Она спросила враждебно:
– И что?
– Предполагаю, – ответил я осторожно, – что где-то когда-то и в чем-то изменюсь. Еще изменюсь. Вдобавок. И хотя в это сейчас не верю, не с чего мне меняться, замечательнее меня уже нет на свете человека, я само совершенство, но все же… вдруг смогу стать еще замечательнее? Да, я верю, даже знаю, что с возрастом буду слабеть, суставы истираться, обмен замедлится, болезни станут ослаблять организм, но это одно, а вот мировоззрение… гм…
Она сказала сердито:
– А вообще не поняла, что он хотел нам втюхать? Мог бы что-то и поубедительнее придумать.
– Я понял больше, – ответил я с удовлетворением.
– Что понял?
– Я понял, что ничего не понял, – пояснил я, – а для умного человека это сразу же повод задать себе вопросы. Почему не понял, что он хотел сказать, что мне помешало понять? Он сказал, что будь я на его стадии развития организма и с его уровнем гормонов, то, возможно, понял бы сразу. Сейчас начинаю чувствовать, мужик прав… нет, не в том, что надо умирать, а что инстинкты с каждым прожитым годом давят все сильнее.
– Сам ощутил? – спросила она язвительно.
– Уже, – согласился я.
– В чем же?
– Да так, – ответил я и посмотрел на нее. – Научился сдерживаться.
Она чуть прикусила губу, вид непривычно задумчивый, вот так в самом деле смогу со временем поверить, что диссертацию сама писала.
– Знаешь, – произнесла она замедленно, – хоть он говорил очень убедительно, однако…
– Не убедил? – спросил я.
– Не убедил, – согласилась она. – Но чуть-чуть задел. Или колебнул. Малость. Потому знаешь что…
– Ну-ну?
– Кто у нас там еще в списке?.. Толстолюбов?.. Давай заглянем и к нему.
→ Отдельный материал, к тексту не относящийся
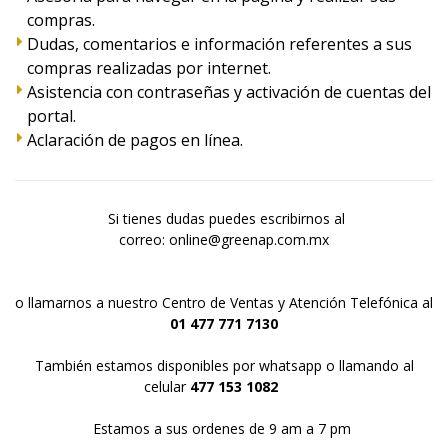
compras.
Dudas, comentarios e información referentes a sus
compras realizadas por internet.
Asistencia con contraseñas y activación de cuentas del
portal.
Aclaración de pagos en línea.
Si tienes dudas puedes escribirnos al
correo: online@greenap.com.mx
o llamarnos a nuestro Centro de Ventas y Atención Telefónica al
01 477 771 7130
También estamos disponibles por whatsapp o llamando al
celular
477 153 1082
Estamos a sus ordenes de 9 am a 7 pm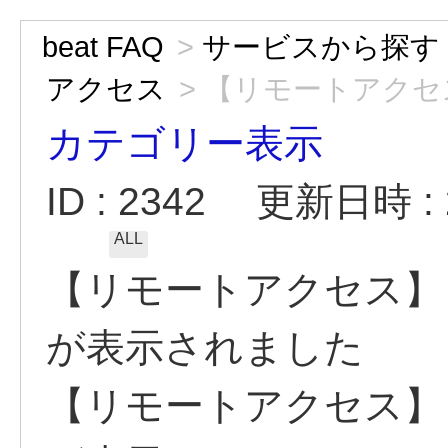
beat FAQ
>
サービスから探す
アクセス
>
【リモートアクセス
カテゴリー表示
ID : 2342
更新日時 : 2
ALL
【リモートアクセス】
が表示されました
【リモートアクセス】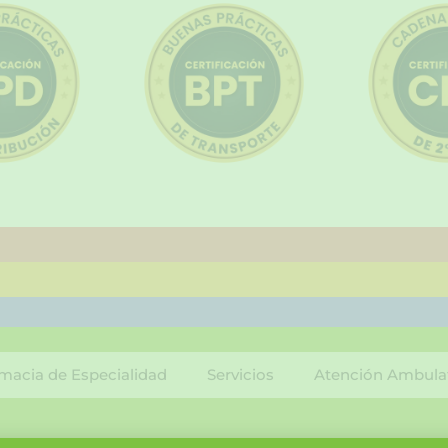
macia de Especialidad
Servicios
Atención Ambula
F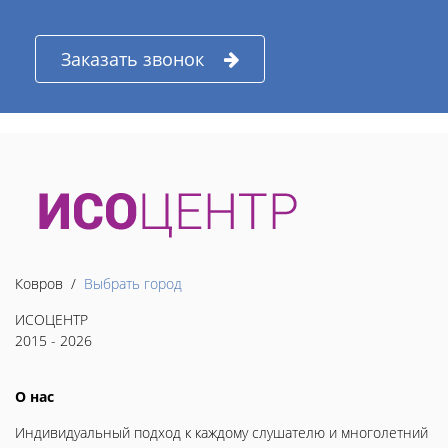
Заказать звонок
Ковров /
Выбрать город
ИСОЦЕНТР
2015 - 2026
О нас
Индивидуальный подход к каждому слушателю и многолетний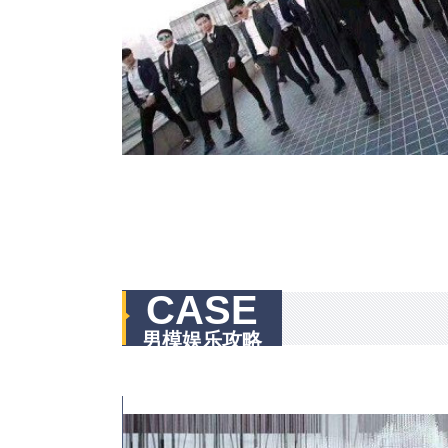
CASE
男模娱乐攻略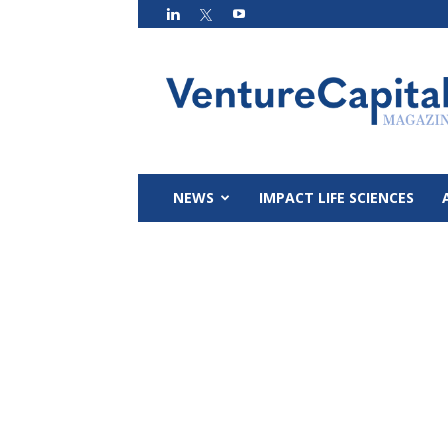
VC
Magazin
NEWS
IMPACT LIFE SCIENCES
Если и он такое скажет, выражая общее мнение старшего поколения, тогда почти… нет, все равно не поверю… хотя, скажу честно, этот Володарский говорил довольно убедительно. Наверное, как профессор, привык выступать перед студентами.
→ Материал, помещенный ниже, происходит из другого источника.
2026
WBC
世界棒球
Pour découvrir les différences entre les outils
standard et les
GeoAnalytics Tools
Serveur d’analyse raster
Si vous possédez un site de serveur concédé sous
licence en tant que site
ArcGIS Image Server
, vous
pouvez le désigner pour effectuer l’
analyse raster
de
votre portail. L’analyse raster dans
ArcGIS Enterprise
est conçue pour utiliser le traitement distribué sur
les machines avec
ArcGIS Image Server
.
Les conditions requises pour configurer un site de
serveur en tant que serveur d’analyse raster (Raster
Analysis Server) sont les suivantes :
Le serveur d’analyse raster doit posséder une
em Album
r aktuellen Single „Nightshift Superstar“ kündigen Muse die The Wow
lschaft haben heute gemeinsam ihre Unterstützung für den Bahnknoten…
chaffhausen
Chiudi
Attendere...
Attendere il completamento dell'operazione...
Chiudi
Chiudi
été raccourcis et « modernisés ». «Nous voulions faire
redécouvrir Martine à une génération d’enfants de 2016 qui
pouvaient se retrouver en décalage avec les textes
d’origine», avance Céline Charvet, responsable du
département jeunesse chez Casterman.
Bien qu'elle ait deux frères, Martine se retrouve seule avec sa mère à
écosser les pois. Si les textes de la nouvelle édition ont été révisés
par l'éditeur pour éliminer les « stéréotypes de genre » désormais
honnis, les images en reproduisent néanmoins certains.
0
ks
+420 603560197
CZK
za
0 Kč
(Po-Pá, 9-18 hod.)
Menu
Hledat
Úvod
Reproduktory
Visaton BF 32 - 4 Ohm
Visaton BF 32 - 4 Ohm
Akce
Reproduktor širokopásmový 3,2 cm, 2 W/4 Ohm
– И выступил убедительно, – признался я. – И скажу честно, для меня тоже новый взгляд. Как-то не думал насчет изменения мировоззрения с возрастом. Более того, неминуемого изменения, вот что раздражает… да что там раздражает, просто бесит!
– Может, – сказала она, – все-таки хитрит? Уводит в сторону?
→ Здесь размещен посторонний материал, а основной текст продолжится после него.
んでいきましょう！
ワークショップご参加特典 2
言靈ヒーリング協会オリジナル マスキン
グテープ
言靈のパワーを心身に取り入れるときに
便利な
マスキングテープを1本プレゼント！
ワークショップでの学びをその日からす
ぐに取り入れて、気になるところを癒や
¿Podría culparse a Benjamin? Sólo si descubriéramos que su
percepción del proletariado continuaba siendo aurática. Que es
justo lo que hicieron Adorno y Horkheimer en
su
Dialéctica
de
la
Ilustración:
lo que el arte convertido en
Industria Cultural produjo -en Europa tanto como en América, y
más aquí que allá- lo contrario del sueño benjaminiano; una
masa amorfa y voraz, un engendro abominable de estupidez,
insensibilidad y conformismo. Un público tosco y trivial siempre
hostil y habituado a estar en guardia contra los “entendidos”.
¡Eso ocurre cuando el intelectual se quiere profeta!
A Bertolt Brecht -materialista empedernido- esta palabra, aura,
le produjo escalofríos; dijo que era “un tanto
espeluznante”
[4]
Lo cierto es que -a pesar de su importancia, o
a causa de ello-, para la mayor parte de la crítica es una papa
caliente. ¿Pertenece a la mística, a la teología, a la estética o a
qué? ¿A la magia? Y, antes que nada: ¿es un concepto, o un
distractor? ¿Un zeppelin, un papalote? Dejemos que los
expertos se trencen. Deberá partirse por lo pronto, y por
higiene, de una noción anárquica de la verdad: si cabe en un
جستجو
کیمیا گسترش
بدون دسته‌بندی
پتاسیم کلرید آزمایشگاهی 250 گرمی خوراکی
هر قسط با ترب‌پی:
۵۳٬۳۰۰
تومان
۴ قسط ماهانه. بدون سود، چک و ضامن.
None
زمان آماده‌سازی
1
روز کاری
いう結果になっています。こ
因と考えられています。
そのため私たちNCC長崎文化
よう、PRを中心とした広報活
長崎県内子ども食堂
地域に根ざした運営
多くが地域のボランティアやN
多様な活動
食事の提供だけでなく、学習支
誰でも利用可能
– Может быть, – согласился я. – С другой стороны, звучит, как уже сказал, жутко убедительно. Я-то хорошо знаю, что многие истины, впитанные, как говорится, с молоком матери, оказывались ложными… Хотя, конечно, перед женщиной особенно не хочется признаваться в дурости и неумелости…
Она спросила с интересом:
– Ну-ну?
– Все больше кажется, – ответил я откровенно, – что я где-то лажанулся. И не в умении стрелять из пистолета или бить ногой в челюсть, а в самом важном… что всегда было моей сильной стороной.
Она буркнула:
– В этом случае лажанулись бы все восемь миллиардов человек. Никто и никогда еще с таким не сталкивался. Но все-таки не начинай посыпать череп пеплом. Я все еще сомневаюсь, что он сказал правду, слишком уж непривычно звучит… В твоем списке еще пятеро? Хорошо, едем к этому Толстолюбову. Если скажет что-то подобное, я поверю. С неохотой, но…
– Если трое говорят, – сказал я, – что ты пьян, то не спорь, а иди спать. Да, рассуждаешь верно.
Она поморщилась.
– Не старайся быть ближе к народу, яйцеголов.
Я быстро взглянул в список.
– Толстолюбов на год старше Володарского, все остальные параметры… гм… ну, мы подбирали всех в одну группу не зря. Ладно. И тебя нужно убедить, и самому… утвердиться.
Она провела взглядом по навигатору.
– Этот Толстолюбов выбрал местечко в городском квартале в центральной части города, что потом сместился… Отсюда минут тридцать. Едем сейчас?
Я сдвинул плечами.
– А есть выбор? Едем. Только пусть твой дурной навигатор везет не по кратчайшему маршруту, он у тебя дурак какой-то, а по оптимальному. А то так и вижу, как он с отличием заканчивает полицейскую школу и получает ваш значок.
– Разве кратчайший путь не самый оптимальный?
– Самого оптимального не существует, – огрызнулся я, – как и масляного масла. На кратчайшем если пробки, сужение дороги, поворот на проселочную, то да, чувствую оптимальную полицейскую логику. Но мы сейчас ни за кем не гонимся… вроде бы.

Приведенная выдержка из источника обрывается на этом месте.